Render every line of the data exactly as written, and leave out the pictures.

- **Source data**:
....................
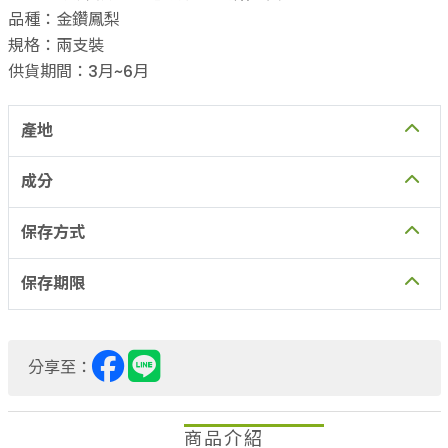
品種：金鑽鳳梨
規格：兩支裝
供貨期間：3月~6月
產地
成分
保存方式
保存期限
分享至：
商品介紹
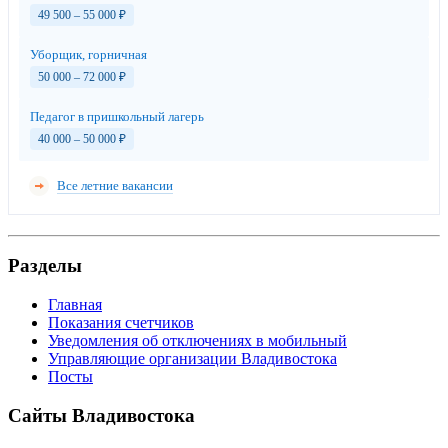
49 500 – 55 000
₽
Уборщик, горничная
50 000 – 72 000
₽
Педагог в пришкольный лагерь
40 000 – 50 000
₽
Все летние вакансии
Разделы
Главная
Показания счетчиков
Уведомления об отключениях в мобильный
Управляющие организации Владивостока
Посты
Сайты Владивостока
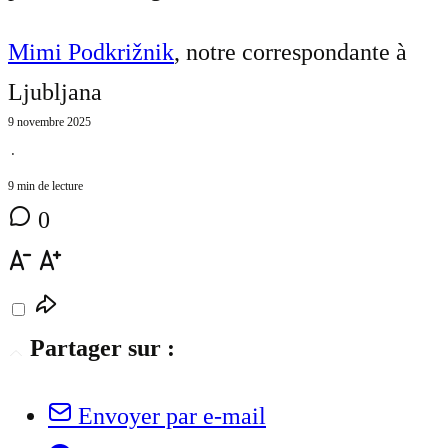
Mimi Podkrižnik
, notre correspondante à
Ljubljana
9 novembre 2025
⋅
9 min de lecture
0
Partager sur :
Envoyer par e-mail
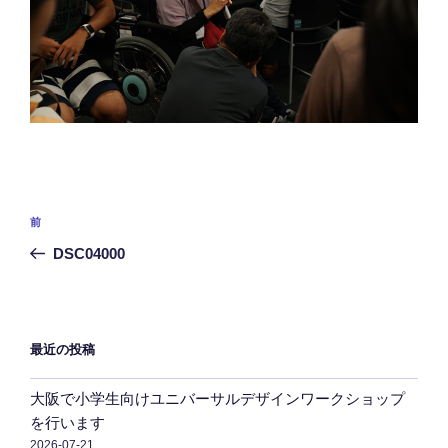
投
前
前
稿
の
DSC04000
ナ
投
ビ
稿
ゲ
ー
最近の投稿
シ
大阪で小学生向けユニバーサルデザインワークショップ
ョ
を行います
ン
2026-07-21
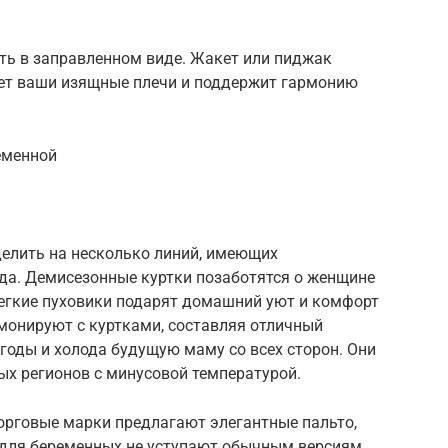
ть в заправленном виде. Жакет или пиджак
нет ваши изящные плечи и поддержит гармонию
еменной
елить на несколько линий, имеющих
да. Демисезонные куртки позаботятся о женщине
 легкие пуховики подарят домашний уют и комфорт
монируют с куртками, составляя отличный
годы и холода будущую маму со всех сторон. Они
х регионов с минусовой температурой.
 торговые марки предлагают элегантные пальто,
 для беременных не уступают обычным версиям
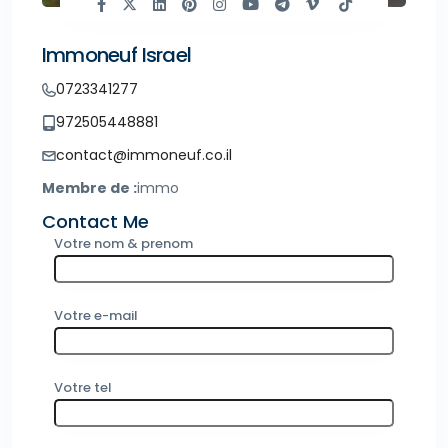
Immoneuf Israel
0723341277
972505448881
contact@immoneuf.co.il
Membre de :
immo
Contact Me
Votre nom & prenom
Votre e-mail
Votre tel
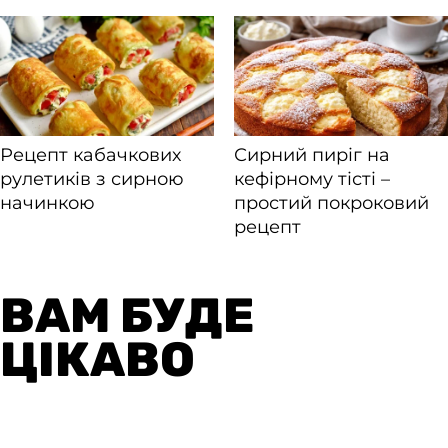
ВАМ БУДЕ
ЦІКАВО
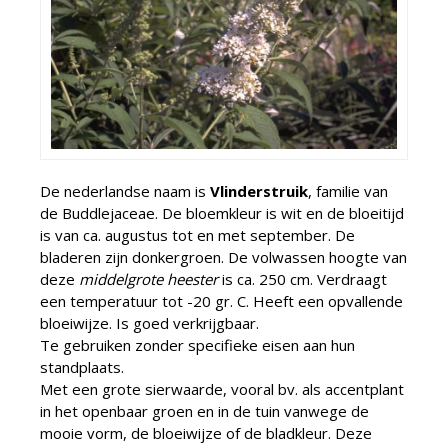
De nederlandse naam is
Vlinderstruik
, familie van
de Buddlejaceae. De bloemkleur is wit en de bloeitijd
is van ca. augustus tot en met september. De
bladeren zijn donkergroen. De volwassen hoogte van
deze
middelgrote heester
is ca. 250 cm. Verdraagt
een temperatuur tot -20 gr. C. Heeft een opvallende
bloeiwijze. Is goed verkrijgbaar.
Te gebruiken zonder specifieke eisen aan hun
standplaats.
Met een grote sierwaarde, vooral bv. als accentplant
in het openbaar groen en in de tuin vanwege de
mooie vorm, de bloeiwijze of de bladkleur. Deze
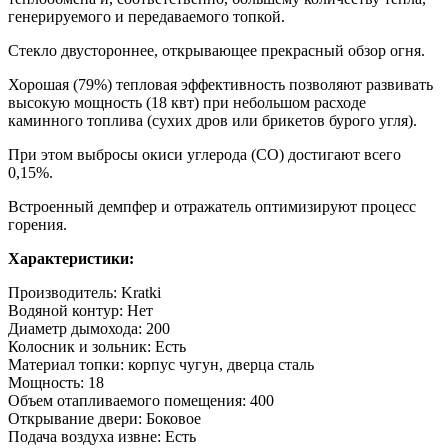
генерируемого и передаваемого топкой.
Стекло двустороннее, открывающее прекрасный обзор огня.
Хорошая (79%) тепловая эффективность позволяют развивать
высокую мощность (18 квт) при небольшом расходе
каминного топлива (сухих дров или брикетов бурого угля).
При этом выбросы окиси углерода (СО) достигают всего
0,15%.
Встроенный демпфер и отражатель оптимизируют процесс
горения.
Характеристики:
Производитель: Kratki
Водяной контур: Нет
Диаметр дымохода: 200
Колосник и зольник: Есть
Материал топки: корпус чугун, дверца сталь
Мощность: 18
Объем отапливаемого помещения: 400
Открывание двери: Боковое
Подача воздуха извне: Есть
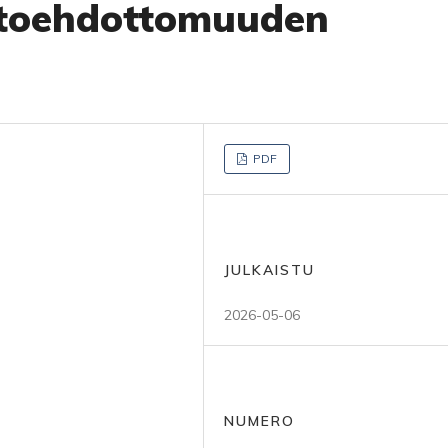
ihtoehdottomuuden
PDF
JULKAISTU
2026-05-06
NUMERO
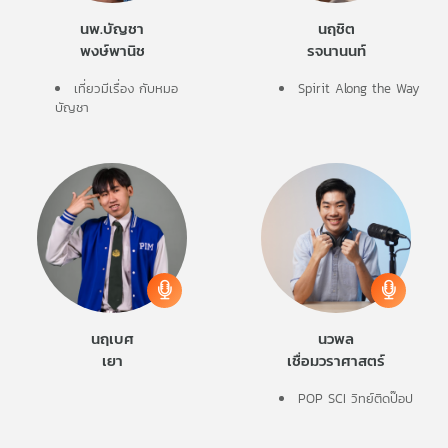
นพ.บัญชา
นฤชิต
พงษ์พานิช
รจนานนท์
เที่ยวมีเรื่อง กับหมอ
Spirit Along the Way
บัญชา
นฤเบศ
นวพล
เยา
เชื่อมวราศาสตร์
POP SCI วิทย์ติดป๊อป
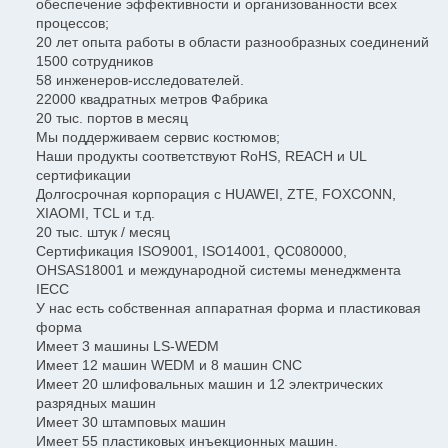
обеспечение эффективности и организованности всех
процессов;
20 лет опыта работы в области разнообразных соединений
1500 сотрудников
58 инженеров-исследователей.
22000 квадратных метров Фабрика
20 тыс. портов в месяц
Мы поддерживаем сервис костюмов;
Наши продукты соответствуют RoHS, REACH и UL
сертификации
Долгосрочная корпорация с HUAWEI, ZTE, FOXCONN,
XIAOMI, TCL и т.д.
20 тыс. штук / месяц
Сертификация ISO9001, ISO14001, QC080000,
OHSAS18001 и международной системы менеджмента
IECC
У нас есть собственная аппаратная форма и пластиковая
форма
Имеет 3 машины LS-WEDM
Имеет 12 машин WEDM и 8 машин CNC
Имеет 20 шлифовальных машин и 12 электрических
разрядных машин
Имеет 30 штамповых машин
Имеет 55 пластиковых инъекционных машин.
....................
- **Result**:
品種：金鑽鳳梨
規格：兩支裝
供貨期間：3月~6月
產地
成分
保存方式
保存期限
分享至：
商品介紹
49 500 – 55 000
₽
Уборщик, горничная
50 000 – 72 000
₽
Педагог в пришкольный лагерь
40 000 – 50 000
₽
Все летние вакансии
Разделы
Главная
Показания счетчиков
Уведомления об отключениях в мобильный
Управляющие организации Владивостока
Посты
Сайты Владивостока
Mimi Podkrižnik
, notre correspondante à
Ljubljana
9 novembre 2025
⋅
9 min de lecture
0
Partager sur :
Envoyer par e-mail
投
前
前
稿
の
DSC04000
ナ
投
ビ
稿
ゲ
ー
最近の投稿
シ
大阪で小学生向けユニバーサルデザインワークショップ
ョ
を行います
ン
2026-07-21
ть в заправленном виде. Жакет или пиджак
нет ваши изящные плечи и поддержит гармонию
еменной
елить на несколько линий, имеющих
да. Демисезонные куртки позаботятся о женщине
 легкие пуховики подарят домашний уют и комфорт
монируют с куртками, составляя отличный
годы и холода будущую маму со всех сторон. Они
х регионов с минусовой температурой.
 торговые марки предлагают элегантные пальто,
 для беременных не уступают обычным версиям
Immoneuf Israel
0723341277
972505448881
contact@immoneuf.co.il
Membre de :
immo
Contact Me
Votre nom & prenom
Votre e-mail
Votre tel
ВАМ БУДЕ
ЦІКАВО
De nederlandse naam is
Vlinderstruik
, familie van
de Buddlejaceae. De bloemkleur is wit en de bloeitijd
is van ca. augustus tot en met september. De
bladeren zijn donkergroen. De volwassen hoogte van
deze
middelgrote heester
is ca. 250 cm. Verdraagt
een temperatuur tot -20 gr. C. Heeft een opvallende
bloeiwijze. Is goed verkrijgbaar.
Te gebruiken zonder specifieke eisen aan hun
standplaats.
Met een grote sierwaarde, vooral bv. als accentplant
in het openbaar groen en in de tuin vanwege de
mooie vorm, de bloeiwijze of de bladkleur. Deze
генерируемого и передаваемого топкой.
Стекло двустороннее, открывающее прекрасный обзор огня.
Хорошая (79%) тепловая эффективность позволяют развивать
высокую мощность (18 квт) при небольшом расходе
каминного топлива (сухих дров или брикетов бурого угля).
При этом выбросы окиси углерода (СО) достигают всего
0,15%.
Встроенный демпфер и отражатель оптимизируют процесс
горения.
Характеристики:
Производитель: Kratki
Водяной контур: Нет
Диаметр дымохода: 200
Колосник и зольник: Есть
Материал топки: корпус чугун, дверца сталь
Мощность: 18
Объем отапливаемого помещения: 400
Открывание двери: Боковое
Подача воздуха извне: Есть
ihtoehdottomuuden
PDF
JULKAISTU
2026-05-06
NUMERO
นพ.บัญชา
นฤชิต
พงษ์พานิช
รจนานนท์
เที่ยวมีเรื่อง กับหมอ
Spirit Along the Way
บัญชา
นฤเบศ
นวพล
เยา
เชื่อมวราศาสตร์
POP SCI วิทย์ติดป๊อป
обеспечение эффективности и организованности всех
процессов;
20 лет опыта работы в области разнообразных соединений
1500 сотрудников
58 инженеров-исследователей.
22000 квадратных метров Фабрика
20 тыс. портов в месяц
Мы поддерживаем сервис костюмов;
Наши продукты соответствуют RoHS, REACH и UL
сертификации
Долгосрочная корпорация с HUAWEI, ZTE, FOXCONN,
XIAOMI, TCL и т.д.
20 тыс. штук / месяц
Сертификация ISO9001, ISO14001, QC080000,
OHSAS18001 и международной системы менеджмента
IECC
У нас есть собственная аппаратная форма и пластиковая
форма
Имеет 3 машины LS-WEDM
Имеет 12 машин WEDM и 8 машин CNC
Имеет 20 шлифовальных машин и 12 электрических
разрядных машин
Имеет 30 штамповых машин
Имеет 55 пластиковых инъекционных машин.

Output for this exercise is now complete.